Getting there and back in a white XJS HE cabrio (did they do one?)

_Edit: not sure about the HE part_ [broken link removed]


----------



## Lex Foutish (20 Feb 2010)

mathepac said:


> A 911 GT3 RS and a deserted road in Southern France ...
> 
> http://images.pistonheads.com/nimg/21533/PorscheGT3_oppo_wide.jpg
> 
> With the hail and snow back, what's your idea of heaven?


 
A quart in The Long Valley and being collected by the oul' doll and driven home in a Saab 900 Turbo. Sorry, I couldn't resist that one, Matz! 

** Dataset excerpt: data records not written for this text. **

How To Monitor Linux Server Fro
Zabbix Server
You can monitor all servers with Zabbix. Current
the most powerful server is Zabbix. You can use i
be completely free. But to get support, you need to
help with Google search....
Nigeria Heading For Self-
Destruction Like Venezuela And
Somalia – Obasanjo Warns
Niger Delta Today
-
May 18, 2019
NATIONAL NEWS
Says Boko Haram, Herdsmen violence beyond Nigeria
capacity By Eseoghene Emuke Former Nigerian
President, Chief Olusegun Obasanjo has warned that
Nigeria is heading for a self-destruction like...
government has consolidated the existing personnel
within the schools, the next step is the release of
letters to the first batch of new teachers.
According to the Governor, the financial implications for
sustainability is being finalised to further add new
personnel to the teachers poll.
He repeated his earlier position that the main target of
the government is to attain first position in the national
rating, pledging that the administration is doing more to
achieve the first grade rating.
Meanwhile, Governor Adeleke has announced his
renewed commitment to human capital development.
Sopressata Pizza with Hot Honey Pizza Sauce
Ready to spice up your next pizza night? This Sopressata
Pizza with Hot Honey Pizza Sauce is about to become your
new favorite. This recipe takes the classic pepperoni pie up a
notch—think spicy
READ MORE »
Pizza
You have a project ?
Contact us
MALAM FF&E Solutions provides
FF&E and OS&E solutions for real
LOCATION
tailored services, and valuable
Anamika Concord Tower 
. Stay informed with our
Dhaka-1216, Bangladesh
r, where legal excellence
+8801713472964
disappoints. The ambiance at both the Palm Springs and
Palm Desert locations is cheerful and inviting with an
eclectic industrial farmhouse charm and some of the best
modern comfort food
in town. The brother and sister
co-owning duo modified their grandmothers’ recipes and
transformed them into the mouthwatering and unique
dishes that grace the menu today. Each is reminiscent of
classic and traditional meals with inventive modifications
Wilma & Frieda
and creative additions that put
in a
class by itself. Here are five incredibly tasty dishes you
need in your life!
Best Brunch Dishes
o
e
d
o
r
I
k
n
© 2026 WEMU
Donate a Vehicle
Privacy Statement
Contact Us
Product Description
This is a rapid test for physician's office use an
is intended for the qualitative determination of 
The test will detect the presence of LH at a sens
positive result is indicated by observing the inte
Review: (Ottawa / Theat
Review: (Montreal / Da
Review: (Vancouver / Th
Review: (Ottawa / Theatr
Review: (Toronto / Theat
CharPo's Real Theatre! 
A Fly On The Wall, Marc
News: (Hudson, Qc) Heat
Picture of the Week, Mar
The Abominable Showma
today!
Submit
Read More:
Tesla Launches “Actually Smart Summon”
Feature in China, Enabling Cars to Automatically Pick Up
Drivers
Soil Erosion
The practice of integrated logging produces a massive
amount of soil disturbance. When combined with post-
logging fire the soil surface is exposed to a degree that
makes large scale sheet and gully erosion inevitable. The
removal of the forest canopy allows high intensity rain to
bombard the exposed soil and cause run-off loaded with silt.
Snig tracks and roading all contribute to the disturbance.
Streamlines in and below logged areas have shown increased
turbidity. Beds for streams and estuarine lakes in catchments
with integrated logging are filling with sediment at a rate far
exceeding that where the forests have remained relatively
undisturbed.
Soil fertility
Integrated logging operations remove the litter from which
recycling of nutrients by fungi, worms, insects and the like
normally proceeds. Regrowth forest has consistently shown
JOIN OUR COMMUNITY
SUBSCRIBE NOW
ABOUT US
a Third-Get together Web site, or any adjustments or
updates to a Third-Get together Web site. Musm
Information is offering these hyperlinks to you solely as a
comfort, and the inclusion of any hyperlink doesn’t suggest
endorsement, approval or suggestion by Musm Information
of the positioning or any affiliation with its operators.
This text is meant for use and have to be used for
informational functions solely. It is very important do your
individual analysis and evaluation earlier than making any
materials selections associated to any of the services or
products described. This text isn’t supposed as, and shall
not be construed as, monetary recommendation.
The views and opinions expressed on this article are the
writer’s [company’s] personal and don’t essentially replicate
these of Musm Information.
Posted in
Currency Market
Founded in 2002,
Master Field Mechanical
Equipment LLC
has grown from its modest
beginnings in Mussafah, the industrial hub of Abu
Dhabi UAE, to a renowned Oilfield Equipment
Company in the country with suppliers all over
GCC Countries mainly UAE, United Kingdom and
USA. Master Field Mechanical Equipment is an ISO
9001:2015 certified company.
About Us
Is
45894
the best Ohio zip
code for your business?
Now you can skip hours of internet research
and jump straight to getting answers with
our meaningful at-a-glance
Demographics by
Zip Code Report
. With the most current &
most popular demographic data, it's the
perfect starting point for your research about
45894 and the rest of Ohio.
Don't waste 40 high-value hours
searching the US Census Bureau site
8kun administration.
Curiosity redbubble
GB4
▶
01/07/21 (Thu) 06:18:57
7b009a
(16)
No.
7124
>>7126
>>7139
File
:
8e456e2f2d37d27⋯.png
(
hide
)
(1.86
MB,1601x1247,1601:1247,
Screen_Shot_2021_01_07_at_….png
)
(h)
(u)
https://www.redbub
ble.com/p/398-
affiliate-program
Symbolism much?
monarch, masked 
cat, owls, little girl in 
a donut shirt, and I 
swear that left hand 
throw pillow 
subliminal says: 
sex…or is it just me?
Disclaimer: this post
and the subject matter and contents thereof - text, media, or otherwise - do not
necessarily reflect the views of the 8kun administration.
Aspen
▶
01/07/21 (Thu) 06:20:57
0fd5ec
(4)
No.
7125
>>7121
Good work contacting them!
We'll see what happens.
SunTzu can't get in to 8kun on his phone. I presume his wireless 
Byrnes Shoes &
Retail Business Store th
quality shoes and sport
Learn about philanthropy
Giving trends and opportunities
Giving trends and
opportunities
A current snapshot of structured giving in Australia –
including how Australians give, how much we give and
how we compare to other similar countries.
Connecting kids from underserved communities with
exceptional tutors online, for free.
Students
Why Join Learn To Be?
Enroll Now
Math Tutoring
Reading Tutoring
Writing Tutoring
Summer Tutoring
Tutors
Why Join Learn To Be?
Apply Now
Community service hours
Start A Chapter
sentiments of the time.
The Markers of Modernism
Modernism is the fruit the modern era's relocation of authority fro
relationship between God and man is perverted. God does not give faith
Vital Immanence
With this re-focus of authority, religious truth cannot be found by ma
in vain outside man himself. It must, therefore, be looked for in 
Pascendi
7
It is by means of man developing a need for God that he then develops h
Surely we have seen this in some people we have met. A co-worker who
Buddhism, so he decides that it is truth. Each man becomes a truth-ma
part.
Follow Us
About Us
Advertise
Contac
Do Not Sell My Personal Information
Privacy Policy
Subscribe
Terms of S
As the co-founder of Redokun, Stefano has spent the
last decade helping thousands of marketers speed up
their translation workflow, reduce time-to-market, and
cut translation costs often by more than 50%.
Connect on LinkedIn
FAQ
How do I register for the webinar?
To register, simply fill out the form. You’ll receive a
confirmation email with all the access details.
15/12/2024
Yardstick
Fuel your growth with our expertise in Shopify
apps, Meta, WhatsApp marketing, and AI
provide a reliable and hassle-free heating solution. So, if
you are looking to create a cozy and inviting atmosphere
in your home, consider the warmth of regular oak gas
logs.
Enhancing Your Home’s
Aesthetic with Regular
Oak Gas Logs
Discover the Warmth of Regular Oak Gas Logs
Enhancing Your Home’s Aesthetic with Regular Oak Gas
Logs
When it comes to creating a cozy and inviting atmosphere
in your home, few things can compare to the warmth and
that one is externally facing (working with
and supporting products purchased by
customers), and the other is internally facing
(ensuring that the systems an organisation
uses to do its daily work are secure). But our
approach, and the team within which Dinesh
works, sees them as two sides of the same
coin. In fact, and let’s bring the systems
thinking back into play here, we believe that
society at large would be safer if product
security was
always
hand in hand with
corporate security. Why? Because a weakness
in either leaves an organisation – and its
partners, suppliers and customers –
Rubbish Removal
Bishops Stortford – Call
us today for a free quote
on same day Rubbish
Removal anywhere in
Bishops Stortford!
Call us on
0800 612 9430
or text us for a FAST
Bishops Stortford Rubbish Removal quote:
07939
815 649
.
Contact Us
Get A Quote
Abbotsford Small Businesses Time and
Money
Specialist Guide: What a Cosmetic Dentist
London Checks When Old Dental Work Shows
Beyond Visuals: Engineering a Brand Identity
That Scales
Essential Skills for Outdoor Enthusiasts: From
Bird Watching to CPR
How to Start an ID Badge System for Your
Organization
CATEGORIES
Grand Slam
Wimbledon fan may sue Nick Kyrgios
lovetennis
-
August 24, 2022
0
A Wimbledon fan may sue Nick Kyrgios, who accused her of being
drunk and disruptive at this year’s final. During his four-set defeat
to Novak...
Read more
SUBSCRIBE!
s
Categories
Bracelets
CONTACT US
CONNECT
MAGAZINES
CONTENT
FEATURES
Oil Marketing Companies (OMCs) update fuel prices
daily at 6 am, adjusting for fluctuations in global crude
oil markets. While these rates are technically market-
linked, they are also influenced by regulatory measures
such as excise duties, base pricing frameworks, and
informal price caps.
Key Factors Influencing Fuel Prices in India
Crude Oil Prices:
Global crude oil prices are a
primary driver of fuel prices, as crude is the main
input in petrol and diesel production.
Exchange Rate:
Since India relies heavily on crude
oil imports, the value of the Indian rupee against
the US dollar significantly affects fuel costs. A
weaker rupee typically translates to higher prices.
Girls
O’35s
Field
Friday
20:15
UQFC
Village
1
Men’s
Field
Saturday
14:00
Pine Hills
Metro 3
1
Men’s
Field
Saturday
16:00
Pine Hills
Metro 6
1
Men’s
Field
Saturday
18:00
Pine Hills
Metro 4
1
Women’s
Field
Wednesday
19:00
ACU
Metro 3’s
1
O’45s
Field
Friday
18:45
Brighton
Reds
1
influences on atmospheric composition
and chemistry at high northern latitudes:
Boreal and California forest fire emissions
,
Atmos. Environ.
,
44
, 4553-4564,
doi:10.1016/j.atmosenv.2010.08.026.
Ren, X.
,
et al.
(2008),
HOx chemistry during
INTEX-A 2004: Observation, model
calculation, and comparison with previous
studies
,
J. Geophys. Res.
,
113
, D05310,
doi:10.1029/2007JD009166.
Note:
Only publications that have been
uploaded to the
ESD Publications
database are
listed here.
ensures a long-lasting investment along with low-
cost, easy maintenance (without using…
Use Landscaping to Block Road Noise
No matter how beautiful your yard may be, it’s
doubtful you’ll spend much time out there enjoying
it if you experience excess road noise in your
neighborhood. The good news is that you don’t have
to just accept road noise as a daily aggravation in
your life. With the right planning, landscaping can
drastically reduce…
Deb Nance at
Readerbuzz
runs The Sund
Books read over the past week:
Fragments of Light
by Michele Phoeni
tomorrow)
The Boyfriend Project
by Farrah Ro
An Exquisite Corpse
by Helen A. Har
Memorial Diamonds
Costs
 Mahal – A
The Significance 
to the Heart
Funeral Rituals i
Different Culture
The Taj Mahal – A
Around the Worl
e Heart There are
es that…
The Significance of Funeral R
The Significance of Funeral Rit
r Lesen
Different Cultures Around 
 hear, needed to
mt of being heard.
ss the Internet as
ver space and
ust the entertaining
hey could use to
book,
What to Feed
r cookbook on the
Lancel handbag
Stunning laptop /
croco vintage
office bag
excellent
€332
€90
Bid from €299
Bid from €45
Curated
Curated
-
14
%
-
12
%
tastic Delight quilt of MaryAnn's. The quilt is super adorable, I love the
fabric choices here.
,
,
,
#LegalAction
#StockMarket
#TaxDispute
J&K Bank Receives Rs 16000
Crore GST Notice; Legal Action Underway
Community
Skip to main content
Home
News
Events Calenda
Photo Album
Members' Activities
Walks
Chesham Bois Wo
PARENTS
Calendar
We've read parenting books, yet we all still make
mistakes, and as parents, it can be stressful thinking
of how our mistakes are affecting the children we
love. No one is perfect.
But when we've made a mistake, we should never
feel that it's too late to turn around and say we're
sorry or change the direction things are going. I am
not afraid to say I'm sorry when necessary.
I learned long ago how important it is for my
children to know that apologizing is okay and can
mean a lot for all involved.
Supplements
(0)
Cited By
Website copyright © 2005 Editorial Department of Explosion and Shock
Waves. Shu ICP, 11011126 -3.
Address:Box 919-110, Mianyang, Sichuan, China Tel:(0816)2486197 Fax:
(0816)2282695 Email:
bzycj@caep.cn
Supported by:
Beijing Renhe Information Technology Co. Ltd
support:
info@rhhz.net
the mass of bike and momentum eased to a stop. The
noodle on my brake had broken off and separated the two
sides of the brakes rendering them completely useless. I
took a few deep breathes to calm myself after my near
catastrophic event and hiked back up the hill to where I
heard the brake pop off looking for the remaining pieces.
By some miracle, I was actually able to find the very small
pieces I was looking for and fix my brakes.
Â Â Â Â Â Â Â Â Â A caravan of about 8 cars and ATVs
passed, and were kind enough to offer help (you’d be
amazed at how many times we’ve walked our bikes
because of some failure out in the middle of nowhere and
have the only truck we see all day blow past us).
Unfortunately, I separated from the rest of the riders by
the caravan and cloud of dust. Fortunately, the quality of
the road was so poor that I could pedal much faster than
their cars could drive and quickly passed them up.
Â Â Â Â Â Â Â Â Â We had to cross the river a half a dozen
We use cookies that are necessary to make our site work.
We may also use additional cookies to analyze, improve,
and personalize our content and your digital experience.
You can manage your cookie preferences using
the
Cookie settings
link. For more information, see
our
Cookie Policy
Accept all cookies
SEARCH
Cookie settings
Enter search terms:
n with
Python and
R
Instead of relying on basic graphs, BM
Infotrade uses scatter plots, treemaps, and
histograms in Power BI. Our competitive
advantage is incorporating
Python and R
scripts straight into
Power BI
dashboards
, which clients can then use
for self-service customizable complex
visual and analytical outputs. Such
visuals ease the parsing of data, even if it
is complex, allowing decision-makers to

My idea of heaven........? Probably standing on this tee box..... http://www.art4golfers.co.uk/product_images/tn_700_25%20grandison%20old%20head%20of%20kinsale%204th.jpg


----------



## Mpsox (22 Feb 2010)

Saturday morning, reading the newspapers at my big kitchen table with a mug of coffee and a scone and the wife and little un gone over to her mothers. Peace and quiet after a long week. Followed of course an hour or so later when they come back and I get told about what the bow-wow at Nana's was doing


----------



## Tinker Bell (22 Feb 2010)

My fella cooking breakfast on Saturday morning while I'm still under the duvet.


----------



## bullbars (23 Feb 2010)

Due to recession-lack of jobs-emigration (see numerous other threads if further infor required) -Going home for a good long holiday- that moment I step of the plane in Dublin is bliss.Its just like the old ESB ad! Getting to see friends and family again and just having the craic.

Footing turf.
Making Hay-its a smell you never forget
Opening a realy sweet bale of silage
Spending hours covered in oil and grease in the shed tinkering with machines and finally getting them working when six hours earlier it was in pieces on the floor!
Doing stupid things like playing with the dogs and talking like an idiot to them.


----------



## Firefly (23 Feb 2010)

... Ballybunion (Old)


----------